Reality Labs reported a $4.03 billion operating loss in the first quarter of 2026, according to Meta's Q1 report. The division continues to absorb significant spending as Meta develops Meta Superintelligence Labs infrastructure and related AI hardware. Management has not reduced spending commitments despite the quarterly losses, with Zuckerberg telling investors the lab "is on track to be a leading lab in the world." The company is simultaneously testing monetization experiments including a Polymarket-style prediction-market app internally called "Arena," native stablecoin payments across a 3.8-billion-user surface via the Meta Pay protocol, and ad loads arriving in WhatsApp.

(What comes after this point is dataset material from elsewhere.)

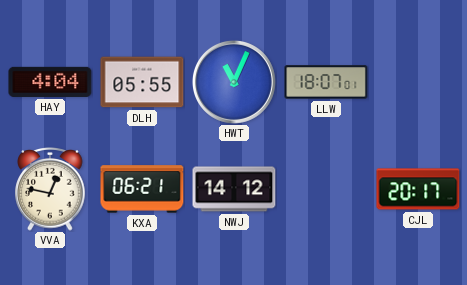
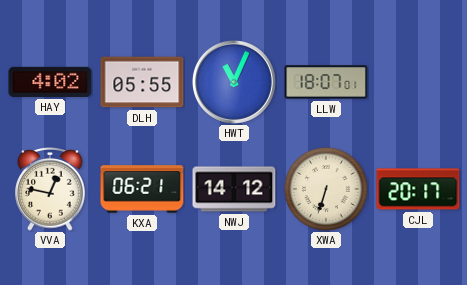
HAY: 4:04 -> 4:02
XWA: none -> 6:33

Meta Guided Q2 2026 Revenue to $58–61 Billion

Meta provided second-quarter 2026 revenue guidance of $58–61 billion in its Q1 2026 report. The guidance range will be tested in late July 2026 when the company reports Q2 results. A print near the top of the range would force estimate upgrades into a compressed multiple, according to the source analysis. The Q2 report is identified as the single most important scheduled catalyst for the stock this quarter, with the capex line likely to matter as much as the revenue print. Management's ability to hold the FY2026 capex guidance at $125–145 billion without a third raise would validate the bull case assumption that component-cost inflation is contained.

Meta Faces Regulatory Pressure on Three Fronts

Meta's regulatory surface spans three jurisdictions. In the EU, Digital Markets Act (DMA) compliance disputes over the pay-or-consent model continue to threaten fine exposure calculated on global revenue. In the US, the long-running FTC structural case retains headline risk around Instagram and WhatsApp. The newest front is financial regulation: the Meta Pay stablecoin protocol walks directly into the US Treasury's new PPSI stablecoin-issuer framework and the SEC's July "Regulation Crypto" agenda, while the prediction-market app project adds CFTC event-contract jurisdiction. None of these regulatory matters is characterized as existential in the source, but all are cited as reasons the multiple stays disciplined even in the bull case.

FAQ

What is the Meta stock price target for 2026?

The Street's scenario map on July 8, 2026, runs $868.79 bull, $828.63 base, and $720.38 bear, according to 24/7 Wall St via Yahoo Finance. Roughly 60 analysts average $818–843 with a high of $1,015. Even the bear target sits 24% above the July 8 market price of $582.90.

Why did Meta stock fall on July 2, 2026?

Shares fell 4.9% on July 2 after FY2026 capital-expenditure guidance rose to $125–145 billion, on top of a $4.03 billion Q1 Reality Labs loss, while revenue grew 33.1% and operating income 30%. The market is discounting the AI build-out as unrecoverable spend rather than strategic investment.

When is Meta's next earnings report?

Meta's second-quarter 2026 results are due in late July 2026, covering the quarter guided to $58–61 billion in revenue. The Q2 report is the single most important scheduled catalyst for the stock this quarter, with the capex line likely to matter as much as the revenue print.